In caso di cancellazione di un volo, il rimborso dovuto dalla compagnia aerea al passeggero comprende anche le commissioni riscosse dall’intermediario, purché la compagnia fosse a conoscenza della corresponsione delle stesse al momento dell’acquisto.

A stabilirlo è la Corte di Giustizia Ue, intervenuta ancora una volta a definire e incrementare le tutele dei passeggeri aerei previste dal Regolamento UE 261/04 in occasione di un rinvio pregiudiziale effettuato dal tribunale di Amburgo. Il giudice tedesco era stato investito di una controversia insorta a seguito della cancellazione di un volo Amburgo-Faro della Vueling Airlines, per il quale il sig. Dirk Harms aveva acquistato sei biglietti attraverso l’intermediazione di un noto sito comparatore di tariffe (Opodo.de). A seguito del disservizio, il sig. Harms ha chiesto alla compagnia aerea il rimborso del totale pagato ad Opodo, pari a 1108,88 euro, ma la Vueling ha accettato di corrispondere la somma di 1031,88 euro, rifiutando fermamente di rimborsare 77 euro, pari alle commissioni ricevute dall’intermediario. Il tribunale di Amburgo, adito dal sig. Harms, ha interpellato, mediante rinvio pregiudiziale, la Corte di Giustizia per ottenere un’interpretazione dell’art. 8 del Regolamento che attribuisce al passeggero, in caso di cancellazione, il diritto al rimborso del <<prezzo pieno del biglietto, allo stesso prezzo al quale è stato acquistato>>. Il tribunale, nello specifico, ha chiesto “se la nozione di rimborso (…) debba essere interpretata nel senso che debba ivi intendersi la somma versata dal passeggero per il biglietto aereo in questione o se occorra invece fare riferimento alla somma effettivamente percepita dal vettore aereo avversario qualora, nel processo di prenotazione, sia intervenuta una società di intermediazione che, senza peraltro dichiararlo, lucri la differenza tra l’importo corrisposto dal passeggero e quello percepito dal vettore aereo”.

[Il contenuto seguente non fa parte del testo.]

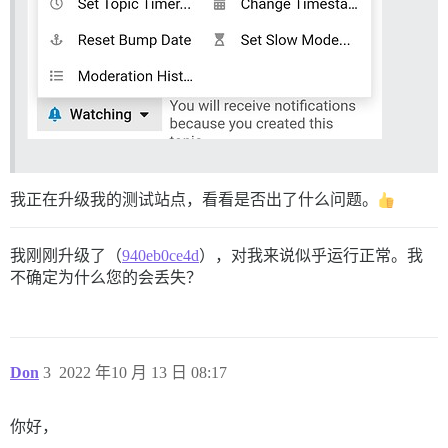
我正在升级我的测试站点，看看是否出了什么问题。
我刚刚升级了（
940eb0ce4d
），对我来说似乎运行正常。我
不确定为什么您的会丢失？
Don
3
2022 年10 月 13 日 08:17
你好，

La Corte ha dichiarato che la commissione riscossa da un intermediario presso un passeggero, al momento dell’acquisto di un biglietto, deve, in linea di principio, essere considerata come una componente del prezzo da rimborsare ai passeggeri in caso di cancellazione del volo, ma che tale inclusione deve essere soggetta a taluni limiti, tenuto conto degli interessi dei vettori aerei che essa mette in discussione. È necessario cioè verificare se la compagnia aerea fosse a conoscenza della corresponsione della somma all’intermediario al momento dell’acquisto e, solo in caso positivo, considerare la commissione ai fini della corresponsione del rimborso.

Tale interpretazione è in linea con gli obiettivi del Regolamento 261 il quale, come ribadito dai giudici di Lussemburgo, mira a garantire un livello elevato di protezione dei passeggeri, ma anche ad assicurare un equilibrio tra gli interessi di tali passeggeri e quelli dei vettori aerei.